Natasha Bedingfield Brings a New Level to Catchy Girl Pop

For every Robbie Williams, Westlife and S Club 7, there is a Natasha Bedingfield: someone famous everywhere but the United States, who finally breaks into the American music scene and actually makes it. You may recognize the last name and yes, she is the little sister of high-pitched crooner Daniel Bedingfield (infamous forthesappy “If You’re Not the One”).

Bedingfield has the powerful vocal chords of Kelly Clarkson, the poetic inclinations of Nelly Furtado and the original songwriting skills of Dido (though let’s hope for a better sophomore effort). Her beatbox infused ballad “These Words (I Love You, I Love You)” off of her debut album Unwrittenhas been steadily climbing the charts, but the cheery love song is just a sample of Natasha’s unique brand of pop.

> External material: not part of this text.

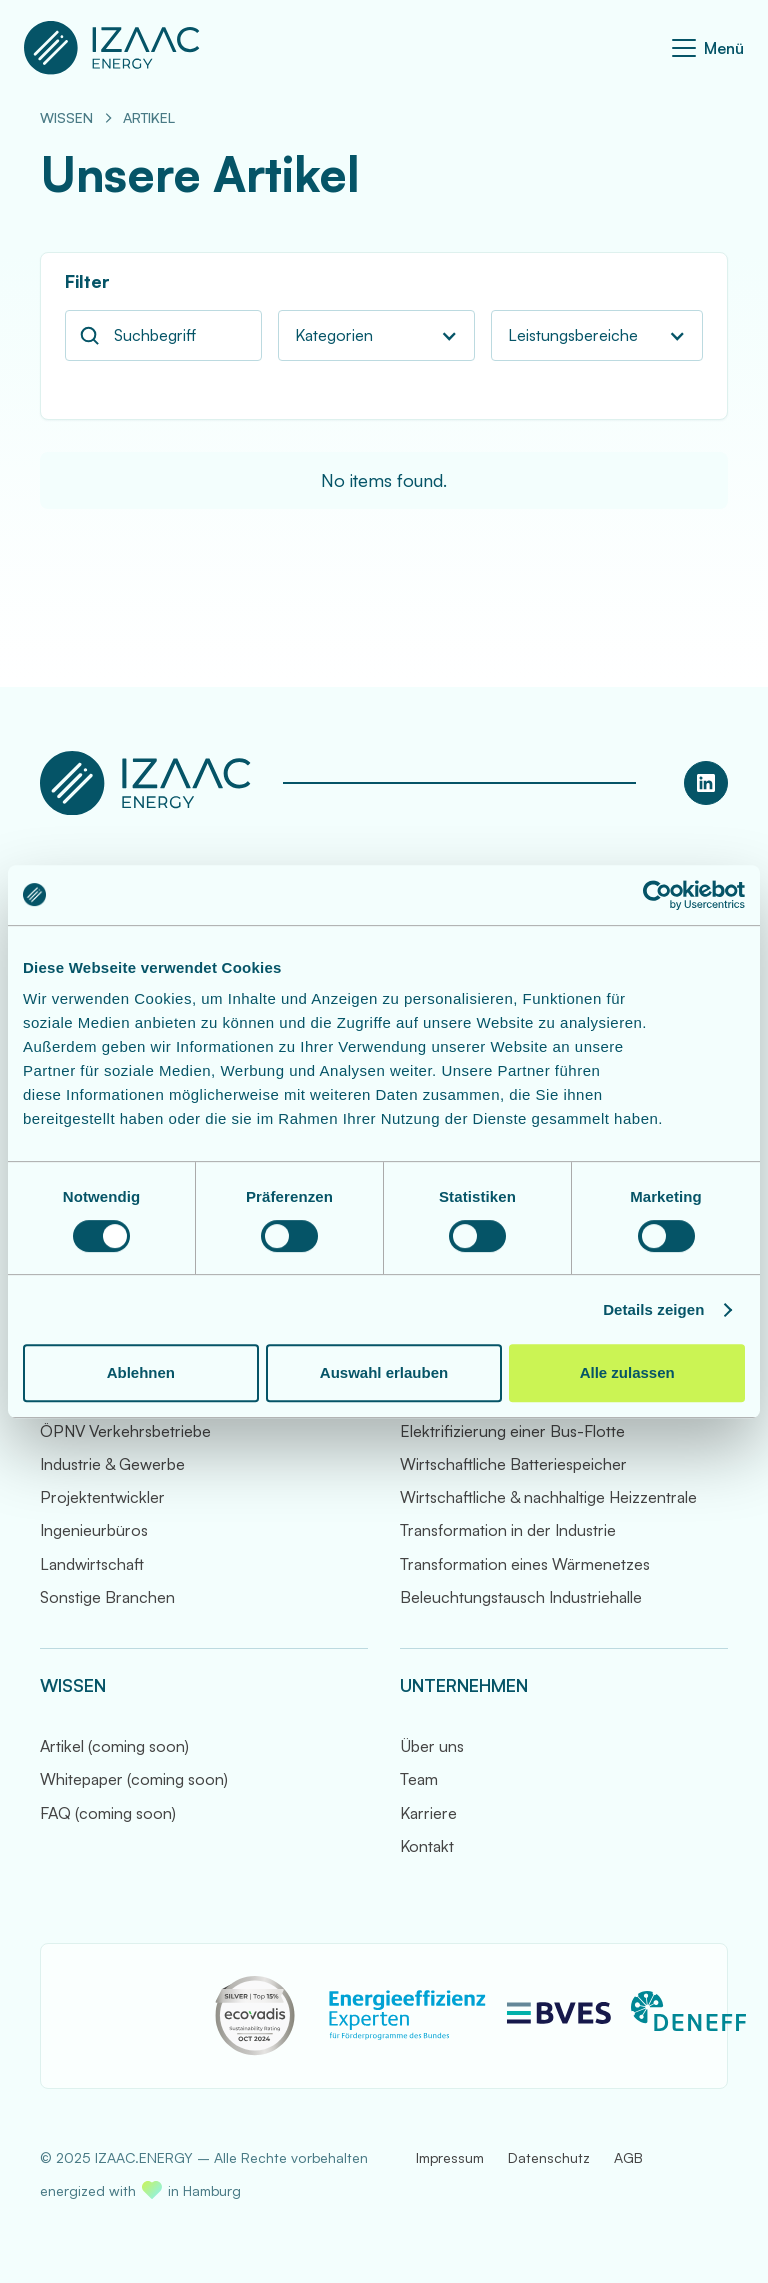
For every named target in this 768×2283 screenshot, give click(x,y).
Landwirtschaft (92, 1564)
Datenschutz (549, 2157)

But Bedingfield’s no stick-thin blonde bimbo wailing about bad breakups and co-dependent relationships. Instead, the woman who says she’s “sick of empty music” is reviving the dying pop genre with fresh takes on what it’s like to be a modern, independent woman, and her music is anything but empty.

“Single” is the independent-girl anthem of the millennium (forget “Independent Woman” – this is no Charlie’s Angels faux-empowerment song), proclaiming to a funky bass beat, “I’m not waiting around for a man to save me (Cause I’m happy where I am)/Don’t depend on a guy to validate me.”

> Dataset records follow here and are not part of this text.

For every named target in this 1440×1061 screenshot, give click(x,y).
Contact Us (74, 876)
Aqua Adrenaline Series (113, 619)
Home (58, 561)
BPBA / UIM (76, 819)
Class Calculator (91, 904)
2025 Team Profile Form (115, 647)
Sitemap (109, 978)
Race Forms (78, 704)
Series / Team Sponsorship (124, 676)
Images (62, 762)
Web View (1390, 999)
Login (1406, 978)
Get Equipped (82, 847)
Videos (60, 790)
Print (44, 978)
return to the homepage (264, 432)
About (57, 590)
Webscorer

“Unwritten,” the title track and best song on the album, also carries a positive message, along with the addition of a gospel choir on the closing chorus. “Stumble,” a bonus track to the American release, sounds at first like a Kelly Clarkson throwaway, but soon proves as dynamic as Bedingfield’s original material (it’s the only track that wasn’t at least co-written by Bedingfield).

The only song US audiences are missing out on is “I’m a Bomb,” a loud, energetic techno-pop dance track, nixed in favor of the grating “Drop Me in the Middle.”

While every track sounds distinctly different, there is no denying that Bedingfield has cultivated a sound influenced by Euro-pop techno and funky R&B beats – what Kylie Minogue attempted on Body Language only with actual success in fusing two distinctly unique brands of pop.

Bedingfield has said of her music that she wants people to “identify with it, be inspired by it, dance to it.” Unwritten achieves all three of these goals with effortless grace. Take notice of Ms. Bedingfield, as she may just reinvent the American pop music scene.

Welcome to the real new British invasion.